Not to mention that he frequently splits the verb so that only the auxiliary part is at the end, while the main verb is at the beginning ("Begun the clone war has").

And also not to mention that he often mixes orders while speaking in one breath, from one sentence to the next; it doesn't seem likely to me that he switches between concentration and non-concentration so rapidly while speaking on a single subject over a very short span of time.

No, I think that Yoda's speech patterns are simply more complex than they are given credit for, and not enough scientific analysis has been done on them. In part, the lack of analysis is due to the fact that overly simplistic explanations have been commonly accepted as fact.
posted by Flunkie at 9:32 AM on October 20, 2011 [1 favorite]

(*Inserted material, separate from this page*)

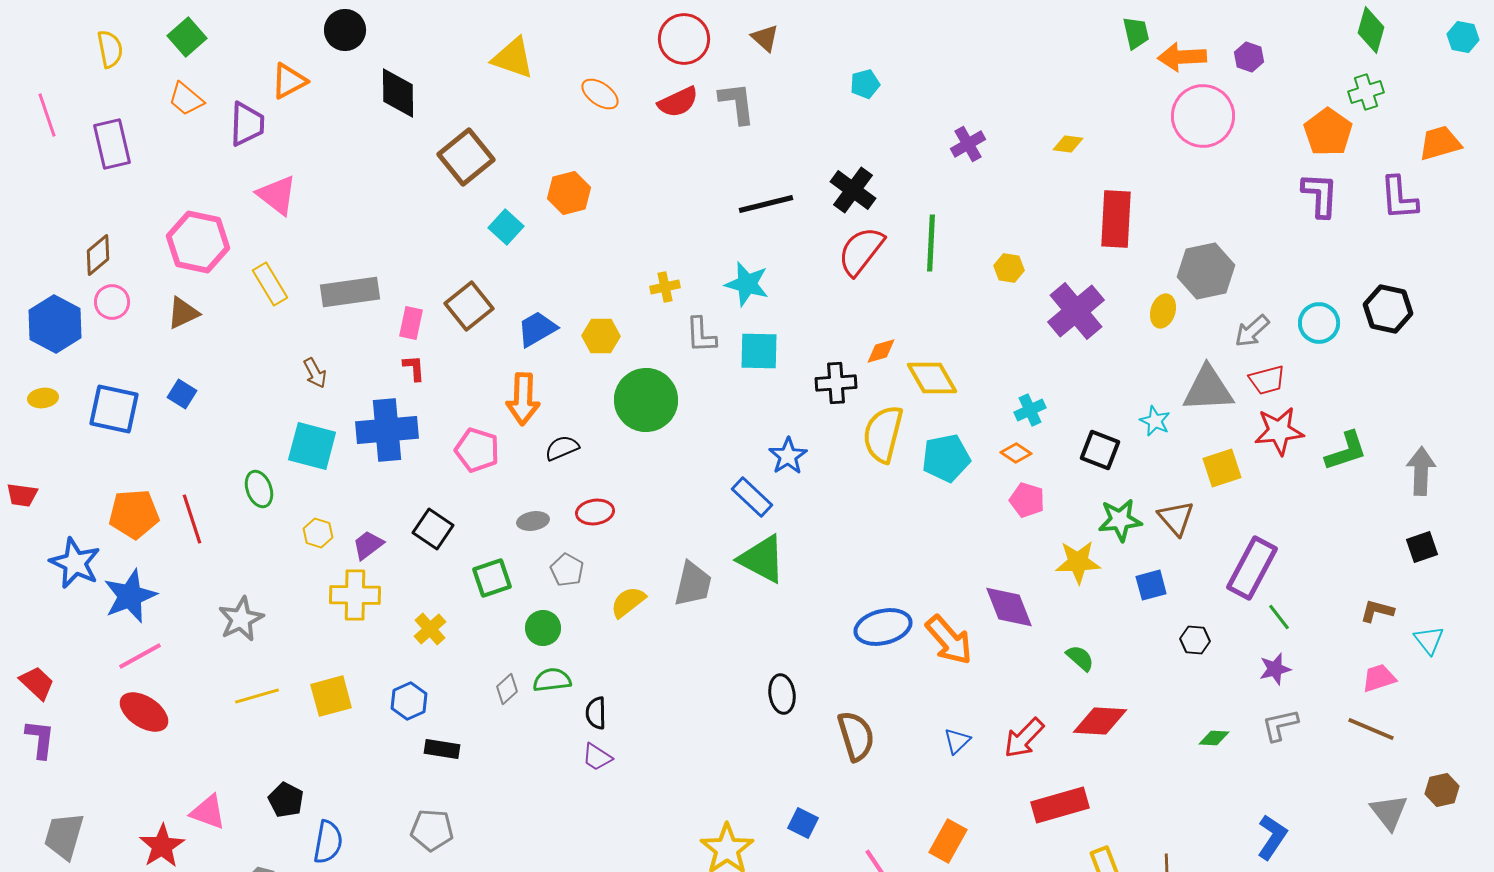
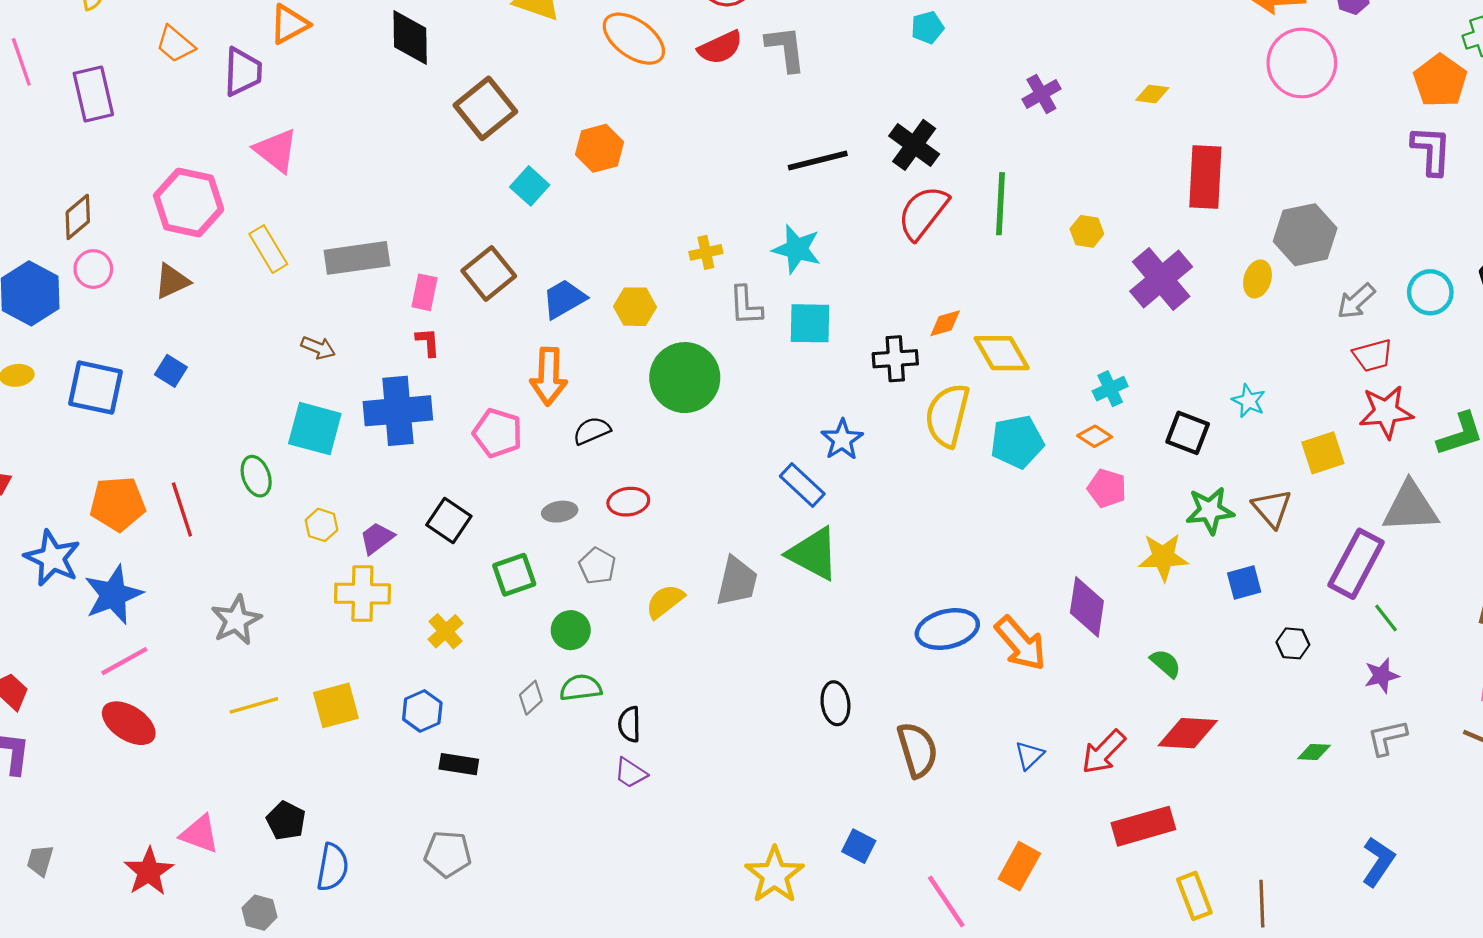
orange ellipse: (600, 94) -> (634, 39), size x1.5
brown arrow: (315, 373) -> (318, 348), turned -40
gray triangle: (1208, 389) -> (1410, 507), moved
purple diamond: (1009, 607) -> (1087, 607), turned 30
gray trapezoid: (64, 836) -> (40, 861), size x0.6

I had no idea that Gell-Mann started doing actual lingustics research

I'm not sure that this counts as actual linguistics research.

The consensus among linguists is (/seems to be based on conversations I've had and my own views) that we don't and will never have anywhere near enough data to make real claims about the state of things at that time depth, no matter how good the model you're applying to the data we do have. Any claims you read are nothing more than wild speculation.
posted by advil at 10:00 AM on October 20, 2011


The original Yoda spoke regular English with an archaic twist every once in a while. The prequel Yoda is like a bad parody of it by someone who doesn't understand it or remember it correctly.
posted by scrowdid at 10:04 AM on October 20, 2011


So wait a minute, we have to take linguistics in Star Wars *seriously*?
posted by KokuRyu at 11:30 AM on October 20, 2011


I always assumed that Yoda naturally spoke in normal English, and that he used the reverse word order when he wanted to seem like a "weird little green guy". That is, it was all an act.

Maybe if somebody someday does the prequels Lucas talked about before he died, we could get an answer. Maybe.
posted by happyroach at 11:49 AM on October 20, 2011 [4 favorites]


The consensus among linguists is (/seems to be based on conversations I've had and my own views) that we don't and will never have anywhere near enough data to make real claims about the state of things at that time depth, no matter how good the model you're applying to the data we do have.

See, this is where linguists go wrong. Why let the lack of actual evidence hold us back? Let's take our cue from economics, and investigate the origins of our object of study via hypotheses based on unproven first principles! (Don't worry -- if anyone comes up with any counterarguments based on real-world evidence, we'll just declare that the burden of proof is on them to prove us wrong!)

Consider, then, the first population to invent language. For this thought-experiment, we will assume that this original population consisted of one speaker who was both perfectly rational and perfectly spherical...
posted by No-sword at 1:47 PM on October 20, 2011 [2 favorites]


This makes perfect sense. Yoda is supposed to be incredibly old.